Benar, tak lama kemudian ibu datang membawa bungkusan plastik. Mata ibu masih sembab. “Ibu, biar Ira makan sendiri ya,” kataku pada ibu dijawab dengan senyum ibu dan ayah.
Aku hanya ingin ibu dan ayah tau bahwa aku memang gadis mereka yang kuat.
“Ayah tebus obat dulu ya, Ira ditemenin ibu dulu,” ucap Ayah yang kujawab dengan anggukan karna mulutku masih penuh dengan bubur. Rasanya masih sedap, saat itu aku bersyukur Allah masih memberiku nikmat dalam makan. "Alhamdulillah, terima kasih Ya Allah?"
.-.-.-.-.
Waktu berlibur yang seharusnya kuhabiskan di pantai justru berakhir di rumah sakit, semua karna kecerobohanku.
“Istirahat dulu ya sayang, biar lekas sehat,” ucap ibu sambil mencium keningku.
“Ibu, maafkan Ira yang merepotkan ibu dan ayah,” ibu lalu menatapku, menggenggam erat tanganku seraya berkata - “Tidak ada yang salah sayang, semua karena kehendak Allah. Jika Allah memberi ujian, itu pertanda Allah sayang. Semoga ini menjadi lantaran bertambahnya iman kita ya sayang. Terutama Ira, ibu dan ayah yakin Ira mampu menjalani semuanya. Ira tak pernah sendirian,”
Tangisku pecah, ibu lalu memelukku. Aku terkadang merasa bahwa Allah tak adil padaku. Aku merasa Allah tak sayang padaku. Tapi begitulah ayah dan ibu, tak pernah lelah meyakinkanku bahwa semuanya punya hikmah.
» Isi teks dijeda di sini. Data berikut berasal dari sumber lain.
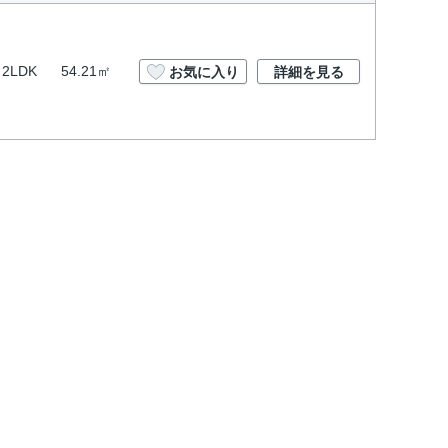
2LDK
54.21㎡
お気に入り
詳細を見る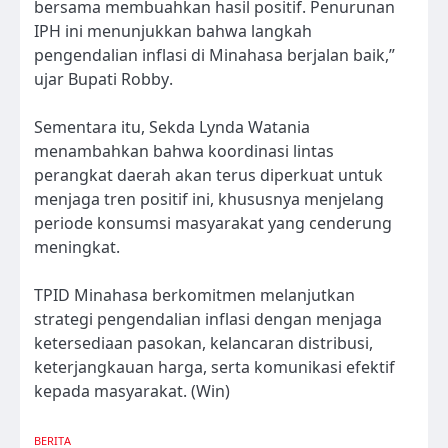
bersama membuahkan hasil positif. Penurunan
IPH ini menunjukkan bahwa langkah
pengendalian inflasi di Minahasa berjalan baik,”
ujar Bupati Robby.
Sementara itu, Sekda Lynda Watania
menambahkan bahwa koordinasi lintas
perangkat daerah akan terus diperkuat untuk
menjaga tren positif ini, khususnya menjelang
periode konsumsi masyarakat yang cenderung
meningkat.
TPID Minahasa berkomitmen melanjutkan
strategi pengendalian inflasi dengan menjaga
ketersediaan pasokan, kelancaran distribusi,
keterjangkauan harga, serta komunikasi efektif
kepada masyarakat. (Win)
BERITA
Jika hari ini aku belum bisa menemukan arti dari kisahku, mungkin esok, atau lusa aku pasti akan tau.
O,iya aku sudah diperbolehkan istirahat di rumah oleh dokter sejak tadi pagi, saat ini aku sudah berada di rumah duduk bersandar di kamar. Setelah aku merasa tenang, ibu kemudian pamit untuk pergi ke dapur. Ibu harus menyiapkan makanan untuk makan siang nanti. Kulihat nakasku, ah novel itu belum tuntas kubaca, iya novel tentang Sayyidah Fatimah atau bisa kita panggil bunda Fatimah. Ku ambil novel itu kemudian kubuka tepat pada pembatas yang terselip padanya. Kulanjutkan membaca sambil bersandar pada bantal.
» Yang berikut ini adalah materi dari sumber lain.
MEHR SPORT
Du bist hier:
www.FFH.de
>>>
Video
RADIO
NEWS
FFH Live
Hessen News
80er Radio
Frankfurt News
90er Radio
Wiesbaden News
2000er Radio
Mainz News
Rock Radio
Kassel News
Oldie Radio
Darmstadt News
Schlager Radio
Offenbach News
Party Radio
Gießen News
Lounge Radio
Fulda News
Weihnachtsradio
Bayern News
Aku pernah bilang bahwa bunda Fatimah adalah perempuan beruntung, keberuntungan beliau bersebab ketaatan beliau pada Allah dan Rasul. Beliau adalah perempuan tangguh, tak gentar ikut serta dalam perang. Tak takut memaki orang kafir yang mengganggu Rasul ketika Rasul sedang sembahyang yang saat itu beliau masih usia belia. Bunda Fatimah adalah penghulu para perempuan. Bidadari berwujud manusia. Kini aku menemukan sosok bunda Fatimah pada ibu. Perempuan yang tak pernah mengeluh meski banyak ujian datang silih berganti.
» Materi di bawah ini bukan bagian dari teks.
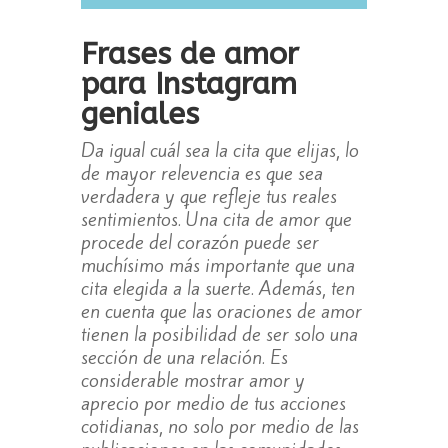
Frases de amor
para Instagram
geniales
Da igual cuál sea la cita que elijas, lo
de mayor relevencia es que sea
verdadera y que refleje tus reales
sentimientos. Una cita de amor que
procede del corazón puede ser
muchísimo más importante que una
cita elegida a la suerte. Además, ten
en cuenta que las oraciones de amor
tienen la posibilidad de ser solo una
sección de una relación. Es
considerable mostrar amor y
aprecio por medio de tus acciones
cotidianas, no solo por medio de las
"Ibu, aku ingin menjadi perempuan tangguh seperti bunda Fatimah dan juga ibu,"
Aku jadi teringat, dulu pernah mendengar kemarahan ayah sebab melihatku menangis karna menahan sakit pada lukaku. Ayah sangat marah pada orang jahat itu, orang jahat yang membuat anak gadisnya cacat permanen. Aku hingga nanti harus terus membawa kantung, kantung kolostomi. Kantung tempat aku membuang kotoran dari usus besarku. Sebab kejadian dimasa kecilku itu membuat bagian vitalku cacat, tak bisa berfungsi.